Nürnberg-Fürth - Ein 50 Jahre alter Mann hat seine jüngere Ehefrau mit einem Hammer erschlagen, weil er sich von ihr und ihrer Schwester ausgenutzt fühlte. Die beiden Frauen hätten ihn in den finanziellen Ruin getrieben, sagte der hoch verschuldete Landschaftsgärtner am Donnerstag vor dem Landgericht Nürnberg-Fürth, wo er ein umfassendes Geständnis ablegte.

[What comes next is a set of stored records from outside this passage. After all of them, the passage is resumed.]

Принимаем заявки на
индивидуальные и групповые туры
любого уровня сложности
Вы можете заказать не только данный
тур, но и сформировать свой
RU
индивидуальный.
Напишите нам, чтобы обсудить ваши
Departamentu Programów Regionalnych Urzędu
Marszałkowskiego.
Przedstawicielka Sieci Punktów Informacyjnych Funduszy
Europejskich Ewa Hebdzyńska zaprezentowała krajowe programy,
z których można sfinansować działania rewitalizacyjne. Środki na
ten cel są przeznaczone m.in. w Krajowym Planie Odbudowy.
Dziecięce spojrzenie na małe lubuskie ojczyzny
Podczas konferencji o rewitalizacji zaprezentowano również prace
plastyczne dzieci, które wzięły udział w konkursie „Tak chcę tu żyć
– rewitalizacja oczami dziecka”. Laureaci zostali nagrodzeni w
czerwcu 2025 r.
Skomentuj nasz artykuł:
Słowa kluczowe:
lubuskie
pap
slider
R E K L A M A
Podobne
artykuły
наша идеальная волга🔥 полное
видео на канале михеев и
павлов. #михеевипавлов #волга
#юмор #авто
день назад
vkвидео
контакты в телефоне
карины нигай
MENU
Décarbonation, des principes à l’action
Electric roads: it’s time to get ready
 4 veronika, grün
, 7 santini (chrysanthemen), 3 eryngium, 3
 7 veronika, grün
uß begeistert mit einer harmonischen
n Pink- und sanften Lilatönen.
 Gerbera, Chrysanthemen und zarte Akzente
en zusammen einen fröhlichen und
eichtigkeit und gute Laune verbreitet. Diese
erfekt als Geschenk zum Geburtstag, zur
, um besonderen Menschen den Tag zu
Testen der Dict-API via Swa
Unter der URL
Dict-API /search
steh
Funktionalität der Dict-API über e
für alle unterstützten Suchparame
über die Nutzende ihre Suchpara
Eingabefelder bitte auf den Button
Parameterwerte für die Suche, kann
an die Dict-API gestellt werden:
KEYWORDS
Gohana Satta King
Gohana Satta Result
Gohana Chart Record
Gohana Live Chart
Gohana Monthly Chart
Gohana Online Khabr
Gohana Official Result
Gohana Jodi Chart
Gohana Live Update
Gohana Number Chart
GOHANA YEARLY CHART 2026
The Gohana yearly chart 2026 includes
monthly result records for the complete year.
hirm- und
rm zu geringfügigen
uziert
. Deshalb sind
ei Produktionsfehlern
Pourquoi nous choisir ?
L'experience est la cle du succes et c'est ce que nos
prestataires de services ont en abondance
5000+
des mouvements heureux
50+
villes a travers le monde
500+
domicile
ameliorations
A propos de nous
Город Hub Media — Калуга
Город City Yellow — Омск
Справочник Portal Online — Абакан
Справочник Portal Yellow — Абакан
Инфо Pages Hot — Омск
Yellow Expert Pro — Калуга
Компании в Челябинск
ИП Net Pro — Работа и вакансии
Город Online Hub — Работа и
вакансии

Dem Verbrechen im bayerischen Röthenbach vor rund einem Jahr sei ein Streit über einen 80 Euro teuren Hosenanzug vorausgegangen, den sich seine Frau bei einem Versandhaus bestellt hatte. Der Mann habe an die 30-Jährige appelliert, „finanziell etwas langsamer zu tun“, bevor er später beschlossen habe, sie umzubringen. Vor der Ehe mit der Frau hatte der Mann bereits eine Beziehung mit deren Schwester. Die beiden hätten ihn immer wieder um Geld gebeten - teils auch zur Unterstützung ihrer in Bulgarien lebenden Familie. Am Ende habe er rund 120 000 Schulden gehabt und seine Miete nicht mehr zahlen können.